> [Input data]

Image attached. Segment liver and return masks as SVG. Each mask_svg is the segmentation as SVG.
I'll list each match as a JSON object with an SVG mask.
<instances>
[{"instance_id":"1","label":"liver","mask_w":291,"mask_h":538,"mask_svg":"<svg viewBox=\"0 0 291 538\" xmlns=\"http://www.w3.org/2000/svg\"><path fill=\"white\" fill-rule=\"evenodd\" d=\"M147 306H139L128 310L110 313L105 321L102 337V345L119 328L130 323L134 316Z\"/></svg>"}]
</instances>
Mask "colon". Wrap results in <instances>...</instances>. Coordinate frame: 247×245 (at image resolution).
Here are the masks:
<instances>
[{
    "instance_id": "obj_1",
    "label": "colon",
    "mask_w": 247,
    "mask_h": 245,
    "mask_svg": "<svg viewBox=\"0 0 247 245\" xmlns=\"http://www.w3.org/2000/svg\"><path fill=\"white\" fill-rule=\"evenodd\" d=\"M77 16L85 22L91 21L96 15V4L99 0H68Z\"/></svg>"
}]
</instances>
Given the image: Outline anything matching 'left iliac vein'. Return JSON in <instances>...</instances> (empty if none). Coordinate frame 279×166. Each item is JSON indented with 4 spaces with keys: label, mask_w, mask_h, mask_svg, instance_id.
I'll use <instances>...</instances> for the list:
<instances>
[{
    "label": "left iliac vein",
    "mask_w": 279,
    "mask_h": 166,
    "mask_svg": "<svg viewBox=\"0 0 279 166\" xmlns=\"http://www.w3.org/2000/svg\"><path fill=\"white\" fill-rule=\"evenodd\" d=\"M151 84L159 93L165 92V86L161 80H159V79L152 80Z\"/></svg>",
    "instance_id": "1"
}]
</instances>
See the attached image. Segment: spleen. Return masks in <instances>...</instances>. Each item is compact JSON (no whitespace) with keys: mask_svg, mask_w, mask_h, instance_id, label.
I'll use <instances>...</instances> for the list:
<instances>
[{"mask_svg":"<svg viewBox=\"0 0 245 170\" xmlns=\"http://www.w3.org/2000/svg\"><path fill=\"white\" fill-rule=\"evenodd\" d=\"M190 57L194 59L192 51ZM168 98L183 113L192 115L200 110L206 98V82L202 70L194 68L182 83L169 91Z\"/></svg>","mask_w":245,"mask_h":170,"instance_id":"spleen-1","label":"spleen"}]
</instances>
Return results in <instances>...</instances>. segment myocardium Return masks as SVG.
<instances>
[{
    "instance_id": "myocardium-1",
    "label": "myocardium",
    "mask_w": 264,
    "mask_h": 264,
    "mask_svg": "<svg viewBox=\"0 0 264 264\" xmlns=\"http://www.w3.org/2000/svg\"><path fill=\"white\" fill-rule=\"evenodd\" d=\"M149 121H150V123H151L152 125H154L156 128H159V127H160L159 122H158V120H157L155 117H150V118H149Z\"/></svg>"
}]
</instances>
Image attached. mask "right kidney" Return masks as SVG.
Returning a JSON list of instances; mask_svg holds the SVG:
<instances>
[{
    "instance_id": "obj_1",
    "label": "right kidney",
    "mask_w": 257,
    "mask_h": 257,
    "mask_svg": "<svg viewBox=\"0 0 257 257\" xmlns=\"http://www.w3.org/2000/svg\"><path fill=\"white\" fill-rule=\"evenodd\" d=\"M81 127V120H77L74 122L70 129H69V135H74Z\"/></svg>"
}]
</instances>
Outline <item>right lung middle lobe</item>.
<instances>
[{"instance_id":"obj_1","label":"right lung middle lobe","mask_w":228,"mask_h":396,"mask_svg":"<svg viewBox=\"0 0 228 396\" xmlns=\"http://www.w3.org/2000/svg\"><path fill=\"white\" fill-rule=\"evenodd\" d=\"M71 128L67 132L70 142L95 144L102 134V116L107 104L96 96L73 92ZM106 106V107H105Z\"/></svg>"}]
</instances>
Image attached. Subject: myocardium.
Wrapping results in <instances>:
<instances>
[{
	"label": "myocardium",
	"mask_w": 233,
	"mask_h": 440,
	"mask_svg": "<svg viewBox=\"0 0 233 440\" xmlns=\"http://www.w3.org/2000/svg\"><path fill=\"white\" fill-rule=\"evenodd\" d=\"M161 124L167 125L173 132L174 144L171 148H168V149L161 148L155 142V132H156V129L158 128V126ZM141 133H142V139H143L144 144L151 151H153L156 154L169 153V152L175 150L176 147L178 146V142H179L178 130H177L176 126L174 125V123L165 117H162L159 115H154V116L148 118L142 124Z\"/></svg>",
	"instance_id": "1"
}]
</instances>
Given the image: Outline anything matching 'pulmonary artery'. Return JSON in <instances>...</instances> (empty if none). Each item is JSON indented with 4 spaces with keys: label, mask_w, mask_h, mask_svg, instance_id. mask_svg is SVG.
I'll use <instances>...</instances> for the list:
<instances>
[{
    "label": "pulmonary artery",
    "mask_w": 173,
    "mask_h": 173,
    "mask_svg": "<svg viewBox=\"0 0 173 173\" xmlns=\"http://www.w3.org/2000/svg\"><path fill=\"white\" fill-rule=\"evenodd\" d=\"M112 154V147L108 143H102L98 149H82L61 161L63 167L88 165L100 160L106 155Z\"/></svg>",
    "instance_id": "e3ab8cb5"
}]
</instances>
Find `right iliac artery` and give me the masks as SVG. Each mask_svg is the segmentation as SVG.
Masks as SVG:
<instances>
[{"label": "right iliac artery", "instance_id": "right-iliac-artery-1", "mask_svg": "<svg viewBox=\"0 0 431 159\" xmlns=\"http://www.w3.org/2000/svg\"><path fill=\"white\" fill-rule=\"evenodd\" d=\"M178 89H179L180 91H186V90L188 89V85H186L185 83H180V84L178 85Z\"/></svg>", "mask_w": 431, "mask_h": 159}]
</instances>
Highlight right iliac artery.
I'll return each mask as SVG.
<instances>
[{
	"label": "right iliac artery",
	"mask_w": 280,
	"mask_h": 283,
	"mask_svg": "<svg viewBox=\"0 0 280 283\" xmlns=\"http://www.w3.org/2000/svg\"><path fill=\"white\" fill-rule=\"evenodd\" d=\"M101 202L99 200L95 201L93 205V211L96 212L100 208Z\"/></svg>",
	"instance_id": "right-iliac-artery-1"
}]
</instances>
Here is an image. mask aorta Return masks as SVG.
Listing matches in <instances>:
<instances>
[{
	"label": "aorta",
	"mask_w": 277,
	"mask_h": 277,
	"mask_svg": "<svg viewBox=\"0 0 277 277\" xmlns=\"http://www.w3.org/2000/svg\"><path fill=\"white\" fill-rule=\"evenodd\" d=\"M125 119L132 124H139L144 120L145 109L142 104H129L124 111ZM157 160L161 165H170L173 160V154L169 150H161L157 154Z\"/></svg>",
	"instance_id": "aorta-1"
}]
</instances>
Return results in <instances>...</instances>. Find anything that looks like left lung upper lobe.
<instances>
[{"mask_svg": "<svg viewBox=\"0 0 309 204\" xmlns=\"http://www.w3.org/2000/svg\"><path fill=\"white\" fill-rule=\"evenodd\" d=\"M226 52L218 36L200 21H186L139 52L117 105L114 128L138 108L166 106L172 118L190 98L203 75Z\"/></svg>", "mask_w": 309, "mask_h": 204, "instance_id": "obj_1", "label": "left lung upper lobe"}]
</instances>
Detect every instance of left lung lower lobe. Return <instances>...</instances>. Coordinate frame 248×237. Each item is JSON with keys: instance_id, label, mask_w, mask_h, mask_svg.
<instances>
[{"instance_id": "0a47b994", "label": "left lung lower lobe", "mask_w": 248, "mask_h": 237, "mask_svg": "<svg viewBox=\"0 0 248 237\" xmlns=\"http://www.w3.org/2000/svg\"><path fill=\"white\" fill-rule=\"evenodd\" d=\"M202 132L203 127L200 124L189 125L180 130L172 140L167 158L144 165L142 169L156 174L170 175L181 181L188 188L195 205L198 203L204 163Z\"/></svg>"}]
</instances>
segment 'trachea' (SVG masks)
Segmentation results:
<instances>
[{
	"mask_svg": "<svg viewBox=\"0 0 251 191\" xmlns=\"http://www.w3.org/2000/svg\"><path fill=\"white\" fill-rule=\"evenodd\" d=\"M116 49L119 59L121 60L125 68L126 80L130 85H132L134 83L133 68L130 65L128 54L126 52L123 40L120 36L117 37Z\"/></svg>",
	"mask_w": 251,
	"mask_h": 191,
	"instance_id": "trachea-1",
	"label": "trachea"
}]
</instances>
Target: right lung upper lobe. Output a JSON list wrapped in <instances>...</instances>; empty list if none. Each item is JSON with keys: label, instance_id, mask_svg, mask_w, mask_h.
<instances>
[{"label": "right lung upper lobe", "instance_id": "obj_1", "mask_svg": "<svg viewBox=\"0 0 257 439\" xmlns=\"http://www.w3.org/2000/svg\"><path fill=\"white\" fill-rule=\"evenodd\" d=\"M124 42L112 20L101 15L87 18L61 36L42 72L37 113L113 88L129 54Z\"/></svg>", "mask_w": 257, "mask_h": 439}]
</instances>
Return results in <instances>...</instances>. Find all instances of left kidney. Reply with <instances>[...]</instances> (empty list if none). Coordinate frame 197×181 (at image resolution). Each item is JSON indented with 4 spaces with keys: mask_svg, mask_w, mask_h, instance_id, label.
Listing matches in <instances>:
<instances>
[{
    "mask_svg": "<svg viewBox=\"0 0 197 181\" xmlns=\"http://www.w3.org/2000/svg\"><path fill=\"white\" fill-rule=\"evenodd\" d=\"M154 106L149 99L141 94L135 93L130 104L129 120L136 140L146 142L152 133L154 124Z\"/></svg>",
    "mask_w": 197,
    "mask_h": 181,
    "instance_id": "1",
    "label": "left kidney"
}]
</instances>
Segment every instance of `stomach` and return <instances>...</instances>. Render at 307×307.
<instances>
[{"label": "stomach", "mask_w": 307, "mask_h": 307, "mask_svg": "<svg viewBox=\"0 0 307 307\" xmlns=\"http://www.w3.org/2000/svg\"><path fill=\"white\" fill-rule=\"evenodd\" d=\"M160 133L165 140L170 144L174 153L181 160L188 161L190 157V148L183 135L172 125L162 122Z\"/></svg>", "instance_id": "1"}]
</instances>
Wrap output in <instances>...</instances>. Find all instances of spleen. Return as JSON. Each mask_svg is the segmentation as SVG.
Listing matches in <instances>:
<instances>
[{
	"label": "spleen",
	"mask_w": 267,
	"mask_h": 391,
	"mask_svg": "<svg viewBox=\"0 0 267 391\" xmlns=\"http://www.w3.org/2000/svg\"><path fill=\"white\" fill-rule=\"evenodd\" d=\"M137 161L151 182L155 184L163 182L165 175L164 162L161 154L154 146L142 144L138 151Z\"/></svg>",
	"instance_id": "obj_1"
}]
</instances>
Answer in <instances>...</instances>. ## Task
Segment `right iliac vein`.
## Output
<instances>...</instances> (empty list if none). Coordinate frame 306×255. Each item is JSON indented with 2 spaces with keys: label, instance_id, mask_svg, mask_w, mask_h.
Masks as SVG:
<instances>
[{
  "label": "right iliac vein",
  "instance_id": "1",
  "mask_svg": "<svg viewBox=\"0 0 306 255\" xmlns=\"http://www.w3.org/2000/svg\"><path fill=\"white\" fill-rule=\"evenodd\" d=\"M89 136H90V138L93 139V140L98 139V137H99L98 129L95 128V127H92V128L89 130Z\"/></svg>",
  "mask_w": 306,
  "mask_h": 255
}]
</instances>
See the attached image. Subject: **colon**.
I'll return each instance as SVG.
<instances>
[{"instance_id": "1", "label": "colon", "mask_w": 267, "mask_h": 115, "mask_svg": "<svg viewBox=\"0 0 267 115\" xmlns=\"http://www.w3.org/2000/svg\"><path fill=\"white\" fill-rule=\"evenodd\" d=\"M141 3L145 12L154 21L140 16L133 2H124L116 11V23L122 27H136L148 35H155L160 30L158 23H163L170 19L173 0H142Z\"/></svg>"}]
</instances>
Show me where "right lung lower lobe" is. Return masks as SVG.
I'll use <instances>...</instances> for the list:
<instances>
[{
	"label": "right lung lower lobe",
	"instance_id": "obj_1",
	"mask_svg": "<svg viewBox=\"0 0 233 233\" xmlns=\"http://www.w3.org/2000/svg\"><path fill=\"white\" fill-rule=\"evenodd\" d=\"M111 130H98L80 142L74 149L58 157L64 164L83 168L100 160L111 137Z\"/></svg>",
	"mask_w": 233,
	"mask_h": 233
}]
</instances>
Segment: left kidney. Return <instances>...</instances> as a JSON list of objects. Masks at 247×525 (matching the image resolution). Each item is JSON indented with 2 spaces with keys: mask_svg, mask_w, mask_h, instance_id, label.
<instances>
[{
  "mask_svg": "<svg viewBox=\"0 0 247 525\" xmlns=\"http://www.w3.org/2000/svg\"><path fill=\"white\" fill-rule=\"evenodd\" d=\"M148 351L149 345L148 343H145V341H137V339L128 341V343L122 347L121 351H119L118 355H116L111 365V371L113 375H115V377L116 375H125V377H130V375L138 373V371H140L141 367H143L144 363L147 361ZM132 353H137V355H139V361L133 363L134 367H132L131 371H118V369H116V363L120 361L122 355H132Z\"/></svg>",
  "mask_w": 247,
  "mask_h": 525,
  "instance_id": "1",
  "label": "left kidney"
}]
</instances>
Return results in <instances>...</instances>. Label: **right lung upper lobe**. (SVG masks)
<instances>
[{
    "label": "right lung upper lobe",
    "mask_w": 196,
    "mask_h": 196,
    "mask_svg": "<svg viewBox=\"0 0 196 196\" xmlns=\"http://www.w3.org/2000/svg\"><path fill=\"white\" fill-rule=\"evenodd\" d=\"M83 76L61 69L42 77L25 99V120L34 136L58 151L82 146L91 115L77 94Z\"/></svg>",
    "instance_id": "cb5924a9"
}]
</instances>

> [Problem to work on] All lines from the one that contains "Return results in <instances>...</instances>. Label: **right" to the end of the records above are to be copied exactly; leave out the rest.

> [Output for this exercise]
Return results in <instances>...</instances>. Label: **right lung upper lobe**. (SVG masks)
<instances>
[{
    "label": "right lung upper lobe",
    "mask_w": 196,
    "mask_h": 196,
    "mask_svg": "<svg viewBox=\"0 0 196 196\" xmlns=\"http://www.w3.org/2000/svg\"><path fill=\"white\" fill-rule=\"evenodd\" d=\"M83 76L61 69L42 77L25 99V120L34 136L58 151L82 146L91 115L77 94Z\"/></svg>",
    "instance_id": "cb5924a9"
}]
</instances>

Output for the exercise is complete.